Identity fraud losses declined 12 percent in 2007, but phone and mail fraud schemes are skyrocketing as crooks continue to adopt more traditional offline scams. Those are some of the highlights coming out today from the 2008 Javelin Strategy & Research ID Theft report, one of the major industry benchmarks—which also includes the FTC’s periodic Consumer Sentinel report—that tracks fraud patterns and losses suffered by millions of U.S. ID theft victims each year.
Improved consumer online vigilance and the adoption of multi-factor authentication standards are among the factors noted by Javelin president in cutting down on fraud, although it may explain the jump in phone and mail fraud transactions that in 2007 accounted for 40 percent of ID theft activity, after being responsible for only 3 percent the year before.
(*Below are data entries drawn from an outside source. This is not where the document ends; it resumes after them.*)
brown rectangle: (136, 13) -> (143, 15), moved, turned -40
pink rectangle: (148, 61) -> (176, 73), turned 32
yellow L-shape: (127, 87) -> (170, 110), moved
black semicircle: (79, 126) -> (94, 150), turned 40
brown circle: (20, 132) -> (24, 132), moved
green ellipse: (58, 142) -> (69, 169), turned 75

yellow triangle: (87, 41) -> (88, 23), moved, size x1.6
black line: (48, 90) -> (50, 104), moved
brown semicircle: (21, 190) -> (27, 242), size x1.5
The findings “reinforce” a three-year trend in which criminals are stealing personal information primarily through stolen personal belongings and phone calls, according to the report. “It’s very much multi-channel, both low-tech and new tech,” says Van Dyke.
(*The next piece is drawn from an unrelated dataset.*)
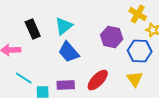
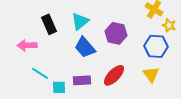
purple hexagon: (112, 37) -> (116, 33), moved

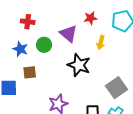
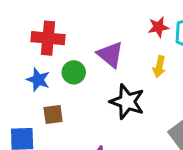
red star: (91, 18) -> (158, 27), moved
red cross: (28, 22) -> (48, 38), size x1.5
Overall, victim numbers dipped to the lowest level in five years, down to 8.1 million people in 2007, compared to 8.4 million in 2006.
Overall fraud costs dropped from $51 to $45 billion and continuing a downward trend of losses that Javelin first tracked for 2006. Unfortunately for consumers, the drop in overall fraud is not reflected in per-incident expenses they had to pay up for stolen identities. That’s gone up 25 percent to $691 per episode.